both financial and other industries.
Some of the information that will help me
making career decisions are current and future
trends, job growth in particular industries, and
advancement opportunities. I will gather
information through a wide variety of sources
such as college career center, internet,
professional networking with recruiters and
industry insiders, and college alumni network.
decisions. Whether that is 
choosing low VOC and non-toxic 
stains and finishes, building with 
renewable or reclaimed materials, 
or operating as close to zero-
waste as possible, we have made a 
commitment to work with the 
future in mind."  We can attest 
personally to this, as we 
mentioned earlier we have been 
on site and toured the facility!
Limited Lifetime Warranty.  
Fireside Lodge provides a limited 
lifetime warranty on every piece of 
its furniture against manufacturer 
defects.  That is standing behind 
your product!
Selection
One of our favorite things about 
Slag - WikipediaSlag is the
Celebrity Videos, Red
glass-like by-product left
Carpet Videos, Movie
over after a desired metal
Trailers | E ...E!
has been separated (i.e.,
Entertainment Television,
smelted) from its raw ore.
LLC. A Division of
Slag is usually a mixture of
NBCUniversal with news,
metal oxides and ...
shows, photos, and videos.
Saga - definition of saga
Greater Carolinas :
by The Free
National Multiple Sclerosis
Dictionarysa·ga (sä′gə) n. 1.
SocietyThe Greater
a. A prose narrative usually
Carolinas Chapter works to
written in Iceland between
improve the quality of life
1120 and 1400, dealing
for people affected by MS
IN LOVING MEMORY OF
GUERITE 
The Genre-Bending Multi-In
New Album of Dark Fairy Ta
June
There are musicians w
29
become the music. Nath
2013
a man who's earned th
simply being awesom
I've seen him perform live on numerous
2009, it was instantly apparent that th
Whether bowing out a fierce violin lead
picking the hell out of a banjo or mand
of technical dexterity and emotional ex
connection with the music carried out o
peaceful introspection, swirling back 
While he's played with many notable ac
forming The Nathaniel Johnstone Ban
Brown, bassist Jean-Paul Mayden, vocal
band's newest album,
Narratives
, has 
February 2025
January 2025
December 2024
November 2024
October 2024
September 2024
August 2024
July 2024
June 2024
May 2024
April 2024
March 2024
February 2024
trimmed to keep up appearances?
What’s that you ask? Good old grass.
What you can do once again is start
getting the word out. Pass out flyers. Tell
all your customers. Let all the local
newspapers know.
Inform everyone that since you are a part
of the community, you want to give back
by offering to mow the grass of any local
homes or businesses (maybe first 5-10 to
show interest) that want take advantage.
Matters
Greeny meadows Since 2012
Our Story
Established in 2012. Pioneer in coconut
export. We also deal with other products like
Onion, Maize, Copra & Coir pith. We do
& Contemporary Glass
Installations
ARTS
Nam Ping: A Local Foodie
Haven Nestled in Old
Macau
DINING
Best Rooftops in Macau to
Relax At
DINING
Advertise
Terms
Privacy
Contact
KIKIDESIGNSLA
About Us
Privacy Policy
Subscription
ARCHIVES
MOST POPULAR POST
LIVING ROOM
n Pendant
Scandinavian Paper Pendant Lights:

◆ ◆ ◆ ◆

## Action item
For every line of the records that has the word "been" in it, make a copy.

## Result of this exercise
mentioned earlier we have been 
has been separated (i.e.,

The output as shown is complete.